Think of it like mixing paint colors. You start with 20 specific paint colors (features). PCA doesn’t pick 5 colors — it creates 5 new colors by blending all 20 in different proportions. The first blend (PC1) captures the most variation in your data. The second blend (PC2) captures the most remaining variation, and so on.
Each component’s “recipe” (which original features contribute most) is given by the eigenvector. The “importance” of each component (how much variation it captures) is given by the eigenvalue.
The trade-off: you’ve reduced 20 dimensions to 5, making your model faster and avoiding multicollinearity. But you’ve lost interpretability — “a coefficient of 3.2 on PC1” is harder to explain than “a coefficient of 3.2 on income.” This is the compression cost.

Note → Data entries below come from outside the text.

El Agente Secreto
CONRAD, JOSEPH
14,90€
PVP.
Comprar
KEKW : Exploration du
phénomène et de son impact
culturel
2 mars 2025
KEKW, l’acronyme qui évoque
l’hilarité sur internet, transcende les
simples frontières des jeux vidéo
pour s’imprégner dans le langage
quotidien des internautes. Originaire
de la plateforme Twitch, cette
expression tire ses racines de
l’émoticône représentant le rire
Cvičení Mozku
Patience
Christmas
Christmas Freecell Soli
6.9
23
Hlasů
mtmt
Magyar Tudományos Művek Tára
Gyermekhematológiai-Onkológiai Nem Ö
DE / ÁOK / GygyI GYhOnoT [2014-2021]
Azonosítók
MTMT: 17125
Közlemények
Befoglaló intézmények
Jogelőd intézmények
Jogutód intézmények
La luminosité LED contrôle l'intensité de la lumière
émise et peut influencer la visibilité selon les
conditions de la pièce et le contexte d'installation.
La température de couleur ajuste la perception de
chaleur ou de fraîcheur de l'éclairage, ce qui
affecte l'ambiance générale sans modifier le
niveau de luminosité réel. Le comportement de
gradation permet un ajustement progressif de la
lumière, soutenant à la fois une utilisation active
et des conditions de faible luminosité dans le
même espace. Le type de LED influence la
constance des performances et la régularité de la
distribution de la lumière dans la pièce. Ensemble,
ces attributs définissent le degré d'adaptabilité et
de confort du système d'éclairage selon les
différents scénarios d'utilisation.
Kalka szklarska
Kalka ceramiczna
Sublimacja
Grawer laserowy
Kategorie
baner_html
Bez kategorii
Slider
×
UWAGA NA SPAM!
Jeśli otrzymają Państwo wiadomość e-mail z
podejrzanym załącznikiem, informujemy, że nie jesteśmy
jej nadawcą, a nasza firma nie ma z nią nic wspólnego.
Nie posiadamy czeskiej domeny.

8. Trees, Forests & Logistic Regression
Q25. CART — Splitting Criterion
How does a classification tree (CART) decide which feature to split on at each node?
(b) Exhaustive search. At each node, CART evaluates every possible feature and every possible split point for that feature. For each candidate split, it computes the resulting impurity (Gini for classification, variance for regression) in the two child nodes. It picks the split that produces the greatest reduction in impurity. This greedy, exhaustive approach is why trees are computationally straightforward but can be slow with many features.
Q26. CART — Overfitting
A decision tree achieves 100% accuracy on 500 training points. It has 200 leaf nodes. What is wrong?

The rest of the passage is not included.